Flying feels safe. But it doesn't feel like fun.
After canceling an annual trek to New York's Tribeca Film Festival in late April--Manhattan was not the place to be for anyone concerned about contracting covid-19 at that time--credit for the cost of the flight was available to us on American Airlines in the form of a voucher.
Back then, autumn seemed way off. And so did the concept of the pandemic sticking around more than a month or two. Having missed out on Tribeca, it seemed reasonable to think that the Savannah Film Festival, a frequent October destination for film critics, would be worth using some of that airline credit to attend. Plus my husband's family lives there, so we could spend some time with them.
It was surprising--in a good way--to discover that airfare from Little Rock to Savannah on our chosen dates was $173 each. It's usually closer to $400 apiece. Since that's about what the flights to LaGuardia had cost, we had voucher money left over.
As the summer wore on, it became apparent that the Savannah festival was going to be virtual. We could attend without actually attending. But despite concerns about flying, we were getting restless, as well as anxious to visit with relatives (unusual for me), so we decided to go anyway.
After arranging for our treasured dog-sitter to stay with the girls, we got packed (not difficult; the weather in Savannah was forecast to be sunny, with highs in the low 80s and lows in the upper 60s, and besides, we wouldn't be going anywhere that required an extensive wardrobe) and figured we'd drive to Clinton National Airport since we had a 7 a.m. flight, and not even the truest of friends is much interested in fetching anyone at 5:45 a.m. on a Saturday.
Then, a couple of days before departure, I got an email from American saying that our flight was "very busy," and if we wanted to reschedule later in the day, there might be some remuneration to be had.
Since I'd booked that early-morning flight in anticipation of spending much of the day at the festival--which wasn't going to happen--I jumped on the offer. We rebooked on a 4 p.m. flight that got us into Savannah at 9:30 p.m. Added benefit: We each got 2,500 miles added to our Aadvantage accounts, and it's not hard to line up a friendly airport drop-off when leaving in the middle of a Saturday afternoon.

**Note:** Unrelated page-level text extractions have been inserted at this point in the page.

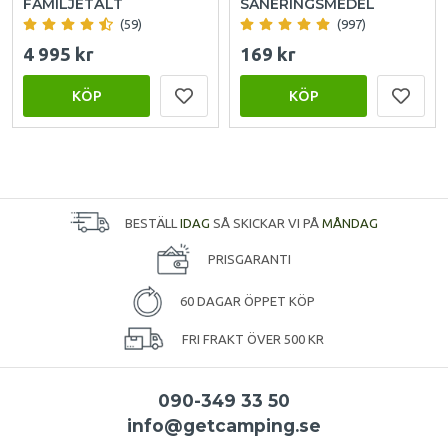
FAMILJETÄLT
SANERINGSMEDEL
(59)
(997)
4 995 kr
169 kr
KÖP
KÖP
BESTÄLL
IDAG
SÅ SKICKAR VI PÅ
MÅNDAG
PRISGARANTI
60 DAGAR ÖPPET KÖP
FRI FRAKT ÖVER 500 KR
090-349 33 50
info@getcamping.se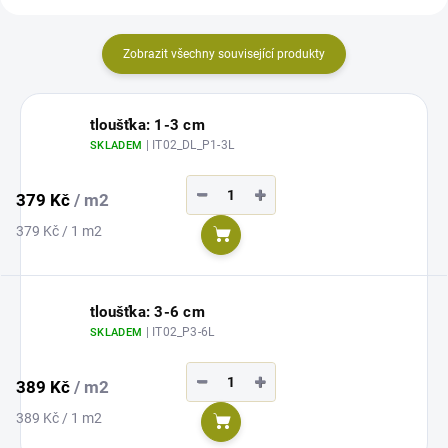
Zobrazit všechny související produkty
tloušťka: 1-3 cm
| IT02_DL_P1-3L
SKLADEM
−
+
379 Kč
/ m2
Měrná
379 Kč / 1 m2
Do košíku
cena:
tloušťka: 3-6 cm
| IT02_P3-6L
SKLADEM
−
+
389 Kč
/ m2
Měrná
389 Kč / 1 m2
Do košíku
cena: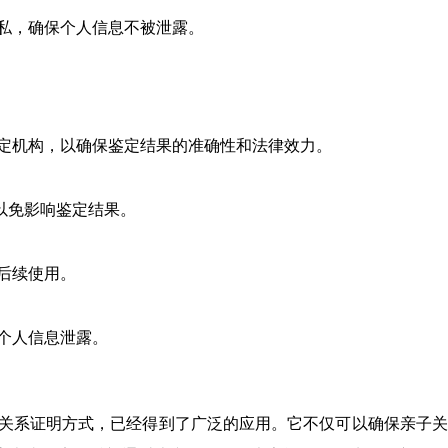
隐私，确保个人信息不被泄露。
鉴定机构，以确保鉴定结果的准确性和法律效力。
以免影响鉴定结果。
后续使用。
个人信息泄露。
子关系证明方式，已经得到了广泛的应用。它不仅可以确保亲子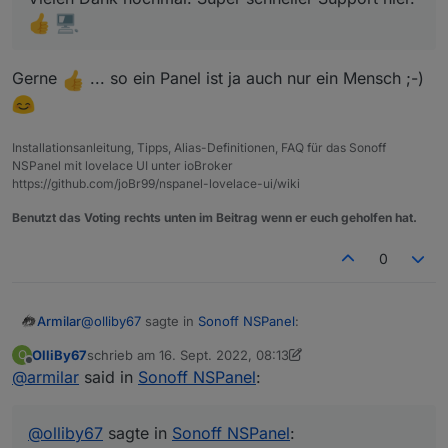
Systemzeit stimmt.
VG
Vielen Dank schon mal vorraus
Olli
Gerne
... so ein Panel ist ja auch nur ein Mensch ;-)
Installationsanleitung, Tipps, Alias-Definitionen, FAQ für das Sonoff
NSPanel mit lovelace UI unter ioBroker
https://github.com/joBr99/nspanel-lovelace-ui/wiki
Benutzt das Voting rechts unten im Beitrag wenn er euch geholfen hat.
0
@
olliby67
sagte in
Sonoff NSPanel
:
Armilar
OlliBy67
schrieb am
16. Sept. 2022, 08:13
O
zuletzt editiert von OlliBy67
Offline
@
armilar
said in
@
armilar
Sonoff NSPanel
Vielen Dank für die schnelle Lösung. Ich
:
hab mein Skript gleich mal so abgeändert.
Gerne
... so ein Panel ist ja auch nur ein Mensch
Ich werde berichten ob es geklappt hat.
@
olliby67
sagte in
Sonoff NSPanel
:
;-)
Vielen Dank nochmal. Super schneller Support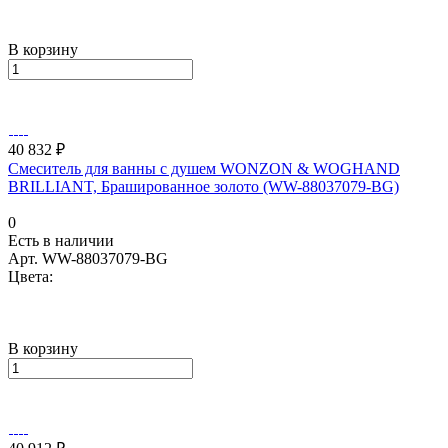
В корзину
40 832 ₽
Смеситель для ванны с душем WONZON & WOGHAND
BRILLIANT, Брашированное золото (WW-88037079-BG)
0
Есть в наличии
Арт.
WW-88037079-BG
Цвета:
В корзину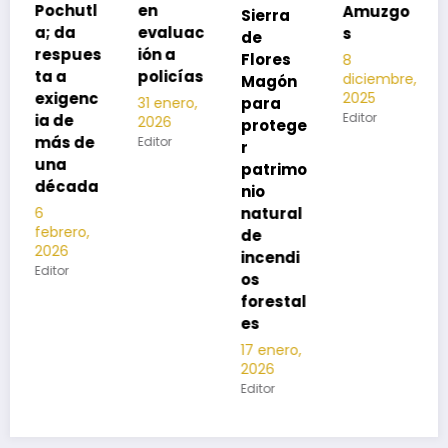
en
Amuzgo
Sierra
ía
evaluac
s
de
13
s
ión a
Flores
8
noviembre,
policías
diciembre,
2025
Magón
2025
Editor
para
31 enero,
Editor
2026
protege
Editor
r
patrimo
nio
natural
de
incendi
os
forestal
es
17 enero,
2026
Editor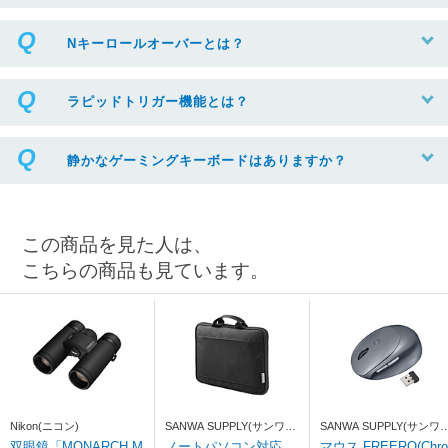
Nキーロールオーバーとは？
ラピッドトリガー機能とは？
静かなゲーミングキーボードはありますか？
この商品を見た人は、
こちらの商品も見ています。
Nikon(ニコン)
SANWA SUPPLY(サンワサ
SANWA SUPPLY(サンワ
プライ)
プライ)
双眼鏡「MONARCH M
ノートパソコン対応
マウス FREERO(Chro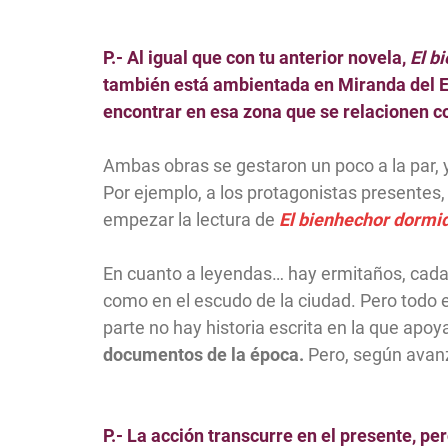
P.- Al igual que con tu anterior novela,
El b
también está ambientada en Miranda del E
encontrar en esa zona que se relacionen c
Ambas obras se gestaron un poco a la par, 
Por ejemplo, a los protagonistas presentes
empezar la lectura de
El bienhechor dormi
En cuanto a leyendas… hay ermitaños, cada
como en el escudo de la ciudad. Pero todo 
parte no hay historia escrita en la que apoy
documentos de la época.
Pero, según avanz
P.- La acción transcurre en el presente, pe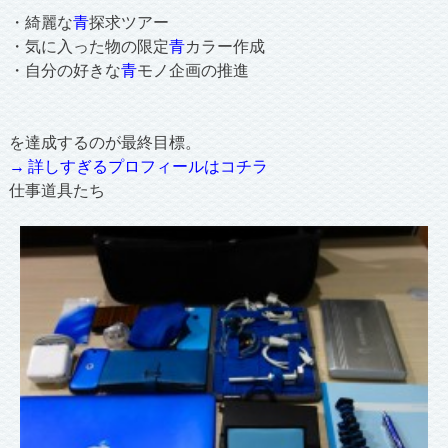
・綺麗な
青
探求ツアー
・気に入った物の限定
青
カラー作成
・自分の好きな
青
モノ企画の推進
を達成するのが最終目標。
→ 詳しすぎるプロフィールはコチラ
仕事道具たち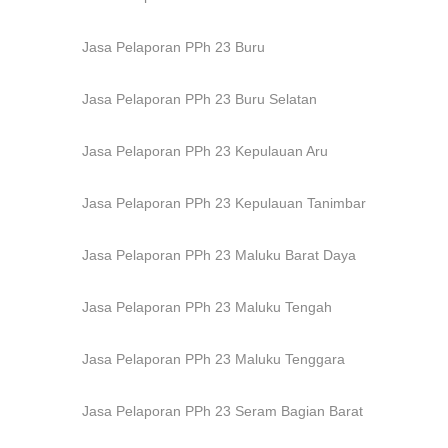
Jasa Pelaporan PPh 23 Buru
Jasa Pelaporan PPh 23 Buru Selatan
Jasa Pelaporan PPh 23 Kepulauan Aru
Jasa Pelaporan PPh 23 Kepulauan Tanimbar
Jasa Pelaporan PPh 23 Maluku Barat Daya
Jasa Pelaporan PPh 23 Maluku Tengah
Jasa Pelaporan PPh 23 Maluku Tenggara
Jasa Pelaporan PPh 23 Seram Bagian Barat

On the negative side: Philip's mom had a bottle of wine for us, but forgot that we wouldn't be eating en route and neglected to make anything for a late supper. Luckily cheese and crackers were on hand. And the wine.

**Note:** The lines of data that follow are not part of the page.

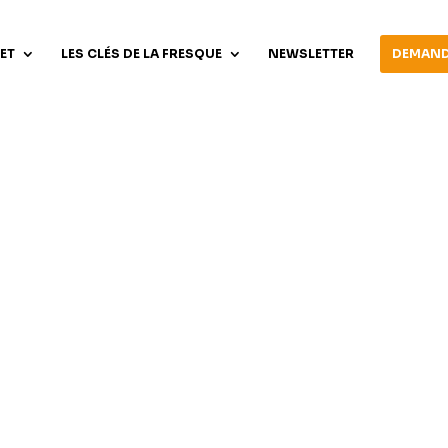
ET
LES CLÉS DE LA FRESQUE
NEWSLETTER
DEMAND
Identifiant ou e-mail
*
Mot de passe
*
Se souvenir de moi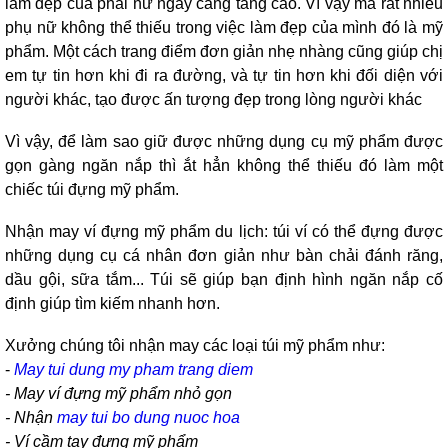
làm đẹp của phái nữ ngày càng tăng cao. Vì vậy mà rất nhiều
phụ nữ không thể thiếu trong việc làm đẹp của mình đó là mỹ
phẩm. Một cách trang điểm đơn giản nhẹ nhàng cũng giúp chị
em tự tin hơn khi đi ra đường, và tự tin hơn khi đối diện với
người khác, tạo được ấn tượng đẹp trong lòng người khác
Vì vậy, để làm sao giữ được những dụng cụ mỹ phẩm được
gọn gàng ngăn nắp thì ắt hẳn không thể thiếu đó làm một
chiếc túi đựng mỹ phẩm.
Nhận may ví đựng mỹ phẩm du lịch: túi ví có thể đựng được
những dụng cụ cá nhân đơn giản như bàn chải đánh răng,
dầu gội, sữa tắm... Túi sẽ giúp bạn định hình ngăn nắp cố
định giúp tìm kiếm nhanh hơn.
Xưởng chúng tôi nhận may các loại túi mỹ phẩm như:
-
May tui dung my pham trang diem
- May ví đựng mỹ phẩm nhỏ gọn
- Nhận
may tui bo dung nuoc hoa
- Ví cầm tay đựng mỹ phẩm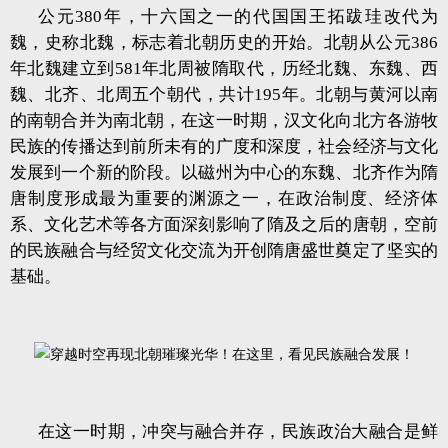
公元380年，十六国之一的代国国王拓跋珪改代为
魏，史称北魏，标志着北朝历史的开始。北朝从公元386
年北魏建立到581年北周被隋取代，历经北魏、东魏、西
魏、北齐、北周五个朝代，共计195年。北朝与黄河以南
的南朝合并为南北朝，在这一时期，汉文化向北方各游牧
民族的传播达到前所未有的广度和深度，社会经济与文化
发展到一个新的阶段。以磁州为中心的东魏、北齐作为隋
唐制度形成最为重要的渊源之一，在政治制度、经济体
系、文化艺术等各方面深刻影响了隋及之后的唐朝，空前
的民族融合与经贸文化交流为开创隋唐盛世奠定了坚实的
基础。
在这一时期，冲突与融合并存，民族政治大融合是鲜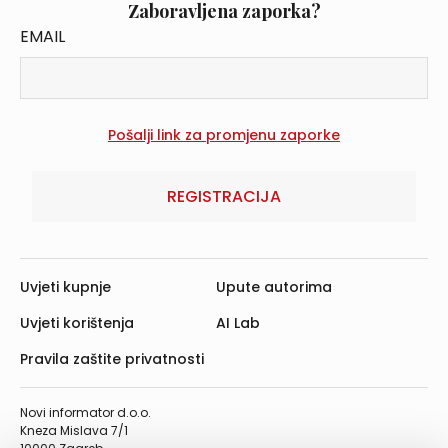
Zaboravljena zaporka?
EMAIL
REGISTRACIJA
Uvjeti kupnje
Upute autorima
Uvjeti korištenja
AI Lab
Pravila zaštite privatnosti
Novi informator d.o.o.
Kneza Mislava 7/1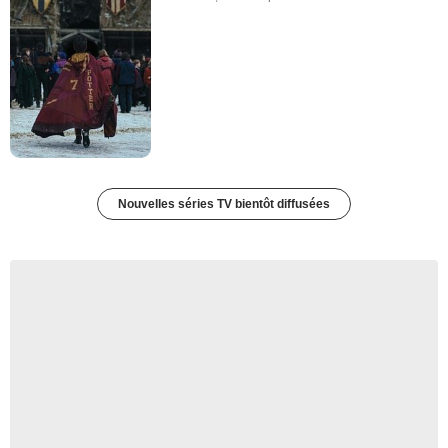
Nouvelles séries TV bientôt diffusées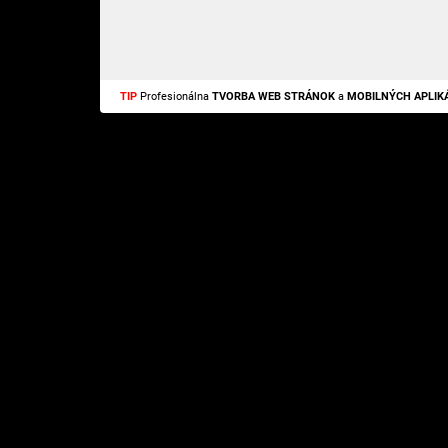
TIP
Profesionálna
TVORBA WEB STRÁNOK
a
MOBILNÝCH APLIKÁ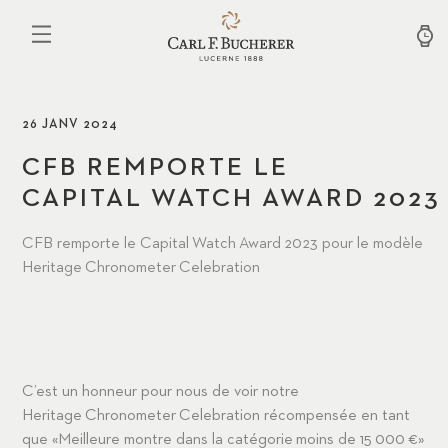
Aller
au
contenu
principal
26 JANV 2024
CFB REMPORTE LE
CAPITAL WATCH AWARD 2023
CFB remporte le Capital Watch Award 2023 pour le modèle
Heritage Chronometer Celebration
C’est un honneur pour nous de voir notre
Heritage Chronometer Celebration récompensée en tant
que «Meilleure montre dans la catégorie moins de 15 000 €»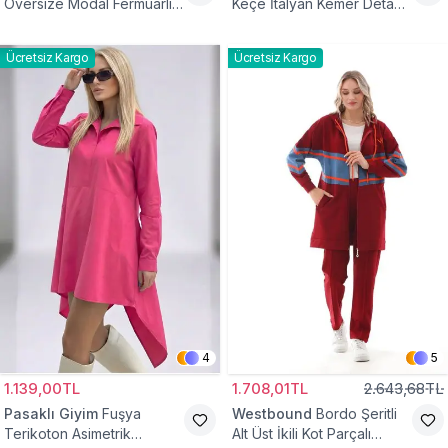
Oversize Modal Fermuarlı
Keçe İtalyan Kemer Detaylı
Sweat Tunik
Yelek
Ücretsiz Kargo
Ücretsiz Kargo
4
5
1.139,00TL
1.708,01TL
2.643,68TL
Pasaklı Giyim
Fuşya
Westbound
Bordo Şeritli
Terikoton Asimetrik
Alt Üst İkili Kot Parçalı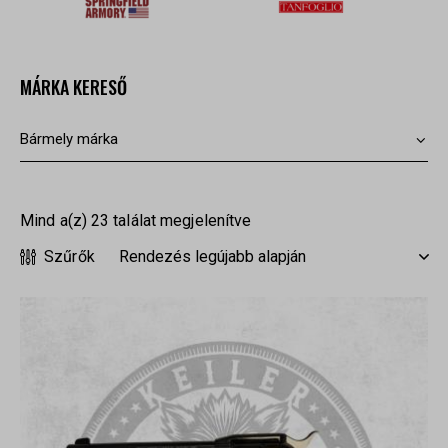
MÁRKA KERESŐ
Mind a(z) 23 találat megjelenítve
Szűrők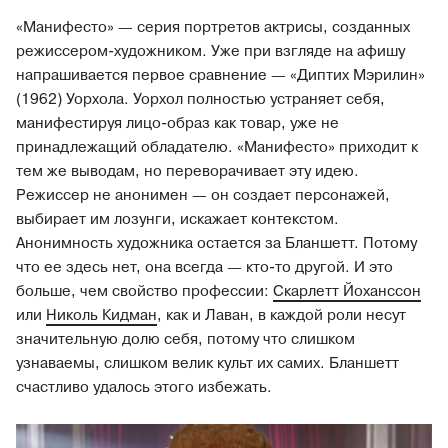
«Манифесто» — серия портретов актрисы, созданных
режиссером-художником. Уже при взгляде на афишу
напрашивается первое сравнение — «Диптих Мэрилин»
(1962) Уорхола. Уорхол полностью устраняет себя,
манифестируя лицо-образ как товар, уже не
принадлежащий обладателю. «Манифесто» приходит к
тем же выводам, но переворачивает эту идею.
Режиссер не анонимен — он создает персонажей,
выбирает им лозунги, искажает контекстом.
Анонимность художника остается за Бланшетт. Потому
что ее здесь нет, она всегда — кто-то другой. И это
больше, чем свойство профессии:
Скарлетт Йоханссон
или
Николь Кидман
, как и Лаван, в каждой роли несут
значительную долю себя, потому что слишком
узнаваемы, слишком велик культ их самих. Бланшетт
счастливо удалось этого избежать.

Little Rock's airport was eerily quiet. We have TSA pre-check, but it hardly mattered, since the number of other passengers heading out wasn't overwhelming, so screening lines were short. The airlines had alerted us that there wouldn't be any food or beverage service, so I brought a couple of empty water bottles to fill at the airport as well as some Luna bars.
Good thing, too, because the only food sellers open were Great American Bagel Company and Hudson News. No Starbucks (the concourse branch is open from 5 a.m.-noon). No Chick-fil-A. No Chili's (closed on Saturdays, although its bank of TVs allowed travelers to watch Saturday afternoon football from outside the restaurant). No alcoholic beverages.
As usual, the Wi-Fi worked flawlessly. Little Rock led the way with fully functioning Wi-Fi--at no charge--well ahead of other airports.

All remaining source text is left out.